- Full name: Marcel Napoleon Gleyre
- Born: June 17, 1910 Sainte-Croix, Switzerland
- Died: March 22, 1996 (aged 85) Madison, New Jersey, U.S.

Gymnastics career
- Discipline: Men's artistic gymnastics
- Country represented: United States
- Gym: Swiss Turnverein

= Marcel Gleyre =

American gymnast (1910–1996)

Marcel Napoleon Gleyre (June 17, 1910 – March 22, 1996) was an American gymnast. He was a member of the United States men's national artistic gymnastics team and competed in the men's vault event at the 1932 Summer Olympics. Gleyre was born in Switzerland, though his place of birth is variously listed as being Sainte-Croix or Neuchâtel.

As a gymnast, Gleyre was a member of Swiss Turnverein in Union City, New Jersey.
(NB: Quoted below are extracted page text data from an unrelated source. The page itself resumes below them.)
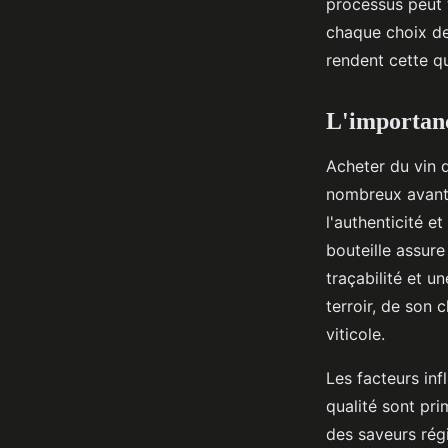
processus peut 
chaque choix de 
Axel
•
9 octobre 2024
•
5 min de lecture
rendent cette qu
L'importanc
Acheter du vin 
nombreux avanta
l'authenticité et
bouteille assure
traçabilité et u
terroir, de son 
viticole.
Les facteurs inf
qualité sont pri
des saveurs régi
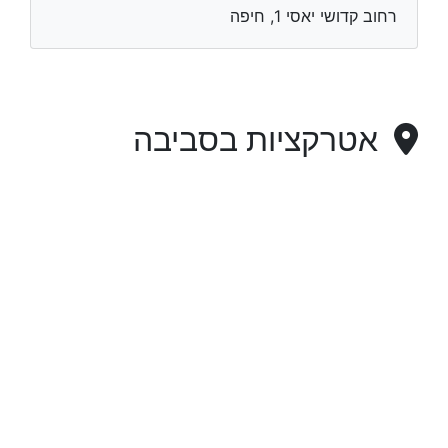
רחוב קדושי יאסי 1, חיפה
אטרקציות בסביבה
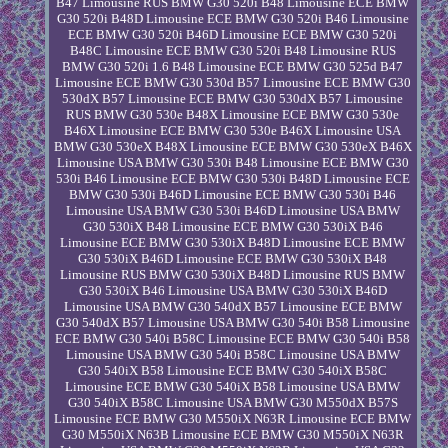
B47 Limousine RUS BMW G30 520i B48 Limousine ECE BMW
G30 520i B48D Limousine ECE BMW G30 520i B46 Limousine
ECE BMW G30 520i B46D Limousine ECE BMW G30 520i
B48C Limousine ECE BMW G30 520i B48 Limousine RUS
BMW G30 520i 1.6 B48 Limousine ECE BMW G30 525d B47
Limousine ECE BMW G30 530d B57 Limousine ECE BMW G30
530dX B57 Limousine ECE BMW G30 530dX B57 Limousine
RUS BMW G30 530e B48X Limousine ECE BMW G30 530e
B46X Limousine ECE BMW G30 530e B46X Limousine USA
BMW G30 530eX B48X Limousine ECE BMW G30 530eX B46X
Limousine USA BMW G30 530i B48 Limousine ECE BMW G30
530i B46 Limousine ECE BMW G30 530i B48D Limousine ECE
BMW G30 530i B46D Limousine ECE BMW G30 530i B46
Limousine USA BMW G30 530i B46D Limousine USA BMW
G30 530iX B48 Limousine ECE BMW G30 530iX B46
Limousine ECE BMW G30 530iX B48D Limousine ECE BMW
G30 530iX B46D Limousine ECE BMW G30 530iX B48
Limousine RUS BMW G30 530iX B48D Limousine RUS BMW
G30 530iX B46 Limousine USA BMW G30 530iX B46D
Limousine USA BMW G30 540dX B57 Limousine ECE BMW
G30 540dX B57 Limousine USA BMW G30 540i B58 Limousine
ECE BMW G30 540i B58C Limousine ECE BMW G30 540i B58
Limousine USA BMW G30 540i B58C Limousine USA BMW
G30 540iX B58 Limousine ECE BMW G30 540iX B58C
Limousine ECE BMW G30 540iX B58 Limousine USA BMW
G30 540iX B58C Limousine USA BMW G30 M550dX B57S
Limousine ECE BMW G30 M550iX N63R Limousine ECE BMW
G30 M550iX N63B Limousine ECE BMW G30 M550iX N63R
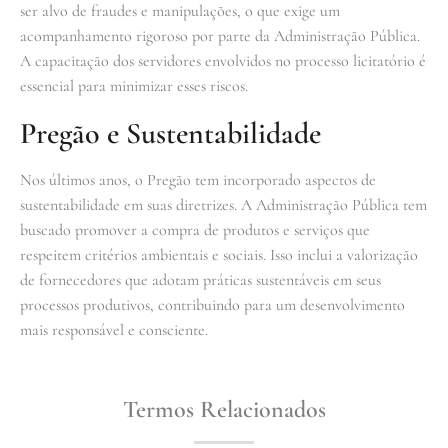
ser alvo de fraudes e manipulações, o que exige um
acompanhamento rigoroso por parte da Administração Pública.
A capacitação dos servidores envolvidos no processo licitatório é
essencial para minimizar esses riscos.
Pregão e Sustentabilidade
Nos últimos anos, o Pregão tem incorporado aspectos de
sustentabilidade em suas diretrizes. A Administração Pública tem
buscado promover a compra de produtos e serviços que
respeitem critérios ambientais e sociais. Isso inclui a valorização
de fornecedores que adotam práticas sustentáveis em seus
processos produtivos, contribuindo para um desenvolvimento
mais responsável e consciente.
Termos Relacionados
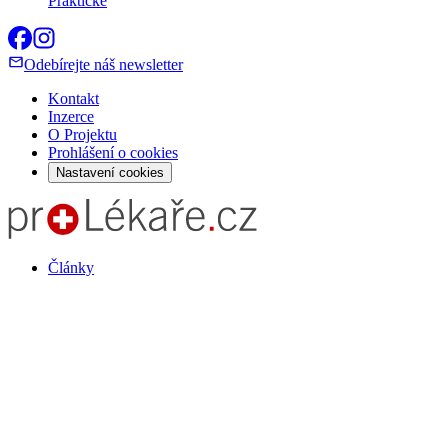
Praktické
Odebírejte náš newsletter
Kontakt
Inzerce
O Projektu
Prohlášení o cookies
Nastavení cookies
Články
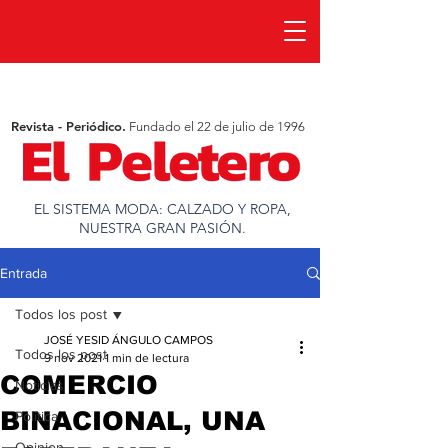
Revista - Periódico.
Fundado el 22 de julio de 1996
EL SISTEMA MODA: CALZADO Y ROPA,
NUESTRA GRAN PASIÓN.
Entrada
Todos los post
JOSÉ YESID ÁNGULO CAMPOS
Todos los post
9 nov 2021
1 min de lectura
COMERCIO
Noticias
BINACIONAL, UNA
Política
Opinion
Gleyre graduated from Seton Hall University earning an undergraduate degree and a master's degree in 1935. He later was a teacher at Union Hill High School and coached their gymnastics team. He served with the United States Navy during World War II. He was the long-time owner of an embroidery company in West New York, New Jersey. He lived in Wyckoff, New Jersey and moved to Madison, New Jersey, where he died at his home there at the age of 85.